Saat hari untuk kembali ke kota semakin dekat, Mudan harus mengunjungi kebun pembibitan lagi untuk berdiskusi secara mendalam dengan Tukang Kebun Li, dan mempercayakannya untuk merawat kebun dengan lebih baik. Dia tidak dapat memahami sebagian besar gerakan Tukang Kebun Li dan harus menebak, sehingga komunikasi menjadi sangat sulit. Dia mencoba berkomunikasi dengan Tukang Kebun Li melalui tulisan, tetapi ketika Tukang Kebun Li melihat tulisannya, dia hanya menggelengkan kepalanya, yang menunjukkan bahwa dia tidak bisa membaca. Mudan sudah kehabisan akal, sambil menggaruk-garuk kepalanya dengan frustrasi. Pada akhirnya, dia harus meninggalkan Yuhe di Fang Yuan untuk mengawasi keadaan.
Saat mereka melewati rumah perkebunan keluarga Jiang, Mudan tak kuasa menahan diri untuk menoleh ke belakang. Yang mengejutkannya, ia melihat bahwa area di luar rumah itu tak lagi sepi seperti sebelumnya. Ia samar-samar dapat melihat banyak kuda yang diikat di pohon willow, dan cukup banyak orang yang datang dan pergi. novelterjemahan14.blogspot.com
Ying Niang dan Rong Niang sangat penasaran dan bertanya kepada Nyonya Feng dengan suara rendah, “Bibi, apakah ini tanah milik keluarga Jiang?”
Tepat saat Nyonya Feng hendak menjawab, mereka mendengar seseorang berteriak dari kejauhan, "Tuan Muda Kedua, harap berhati-hati! Kuda jantan ungu ini tidak seperti kuda biasa; ia sangat mudah gugup di sekitar orang asing."

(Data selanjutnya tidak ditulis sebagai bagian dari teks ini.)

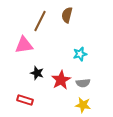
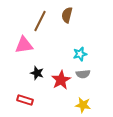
gray semicircle: moved 9 px up
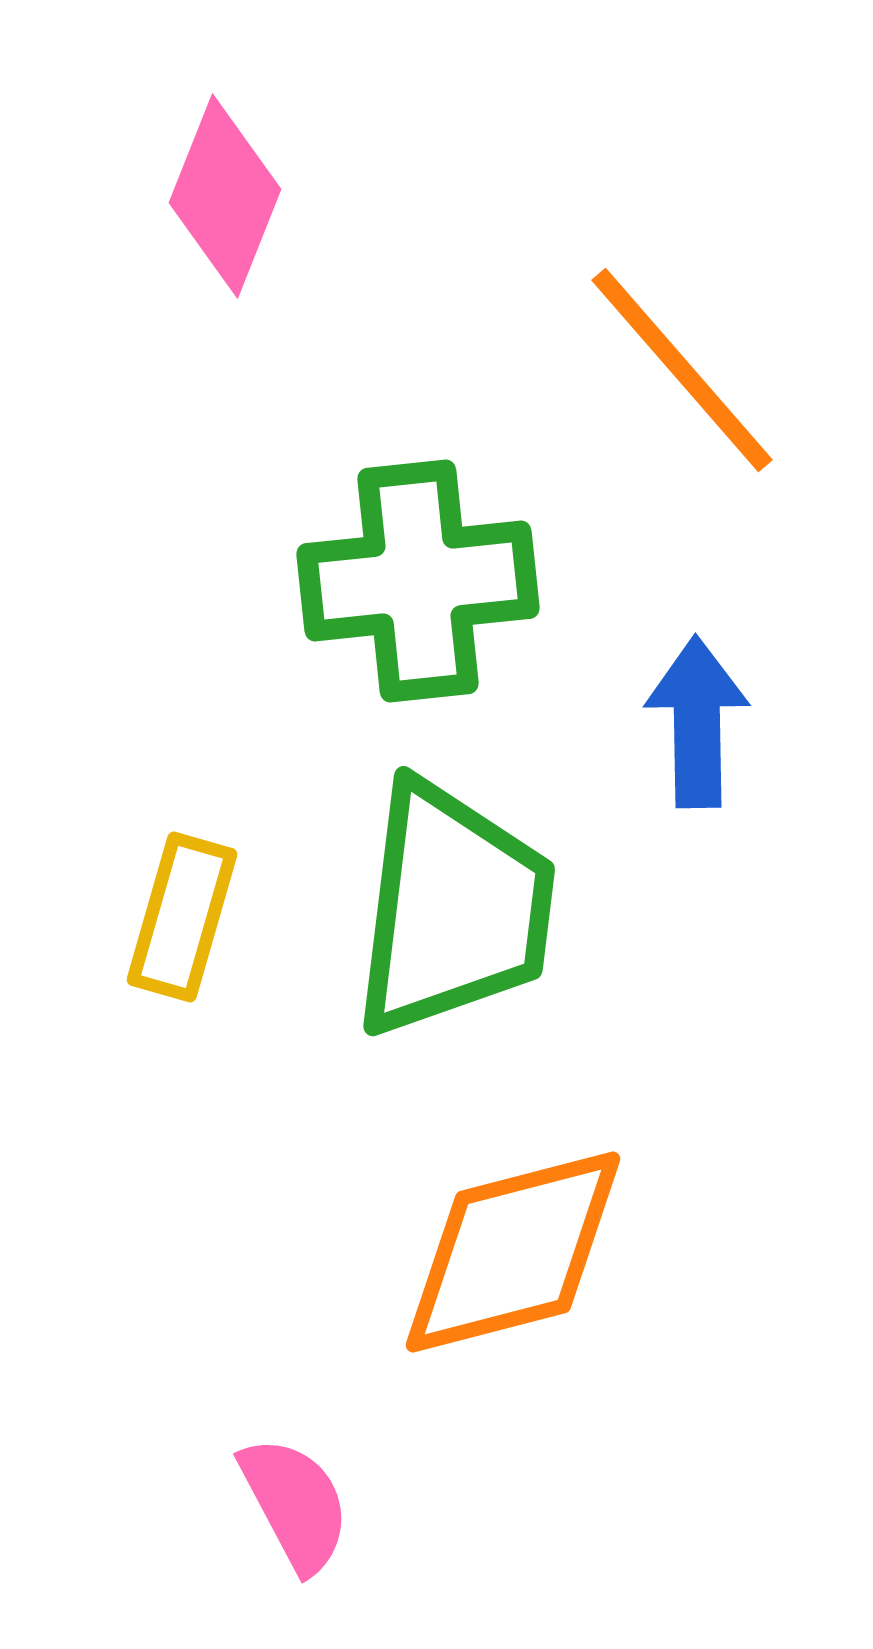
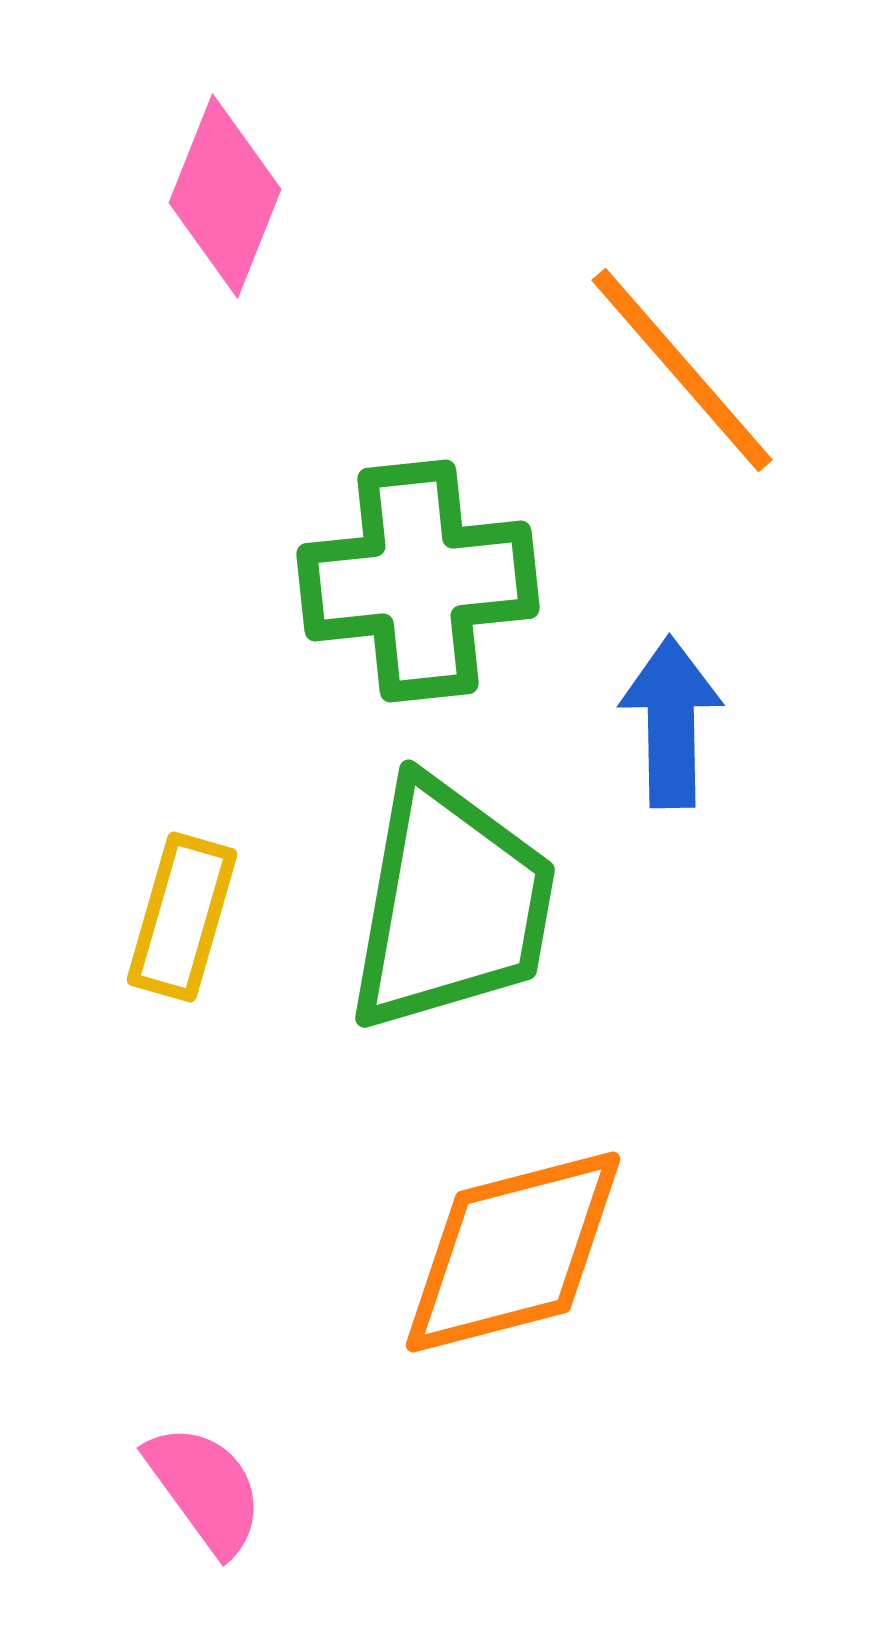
blue arrow: moved 26 px left
green trapezoid: moved 2 px left, 4 px up; rotated 3 degrees clockwise
pink semicircle: moved 90 px left, 15 px up; rotated 8 degrees counterclockwise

Suara kasar menegur, “Dasar anjing, ini kudaku. Urus saja urusanmu sendiri!” Kemudian terdengar suara hentakan kaki kuda yang cepat saat tiga penunggang kuda berlari kencang keluar dari jalan samping perumahan Jiang menuju jalan utama, berlari ke arah Mudan. Kuda yang memimpin memang kuda jantan ungu milik Jiang Changyang, tetapi penunggangnya bukan Jiang Changyang. Sebaliknya, itu adalah seorang pemuda berusia sekitar tujuh belas atau delapan belas tahun, mengenakan jubah brokat berwarna giok dengan pola bunga dan mahkota emas kecil di kepalanya. Kulitnya seperti giok, tetapi wajahnya penuh amarah.
Mudan segera memberi isyarat agar semua orang minggir dan memberi jalan baginya.